### Goal of the exercise
Everything from the line holding "millones de per..." through the last line below must be repeated exactly, and nothing else.
┏━━
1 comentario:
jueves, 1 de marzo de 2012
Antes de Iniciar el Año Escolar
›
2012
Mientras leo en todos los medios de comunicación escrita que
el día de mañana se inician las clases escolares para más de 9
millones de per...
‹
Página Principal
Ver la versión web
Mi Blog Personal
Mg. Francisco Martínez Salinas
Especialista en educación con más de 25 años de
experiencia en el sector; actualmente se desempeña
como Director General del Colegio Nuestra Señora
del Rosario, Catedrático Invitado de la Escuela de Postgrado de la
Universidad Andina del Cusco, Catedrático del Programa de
┗━━
### Answer below
millones de per...
‹
Página Principal
Ver la versión web
Mi Blog Personal
Mg. Francisco Martínez Salinas
Especialista en educación con más de 25 años de
experiencia en el sector; actualmente se desempeña
como Director General del Colegio Nuestra Señora
del Rosario, Catedrático Invitado de la Escuela de Postgrado de la
Universidad Andina del Cusco, Catedrático del Programa de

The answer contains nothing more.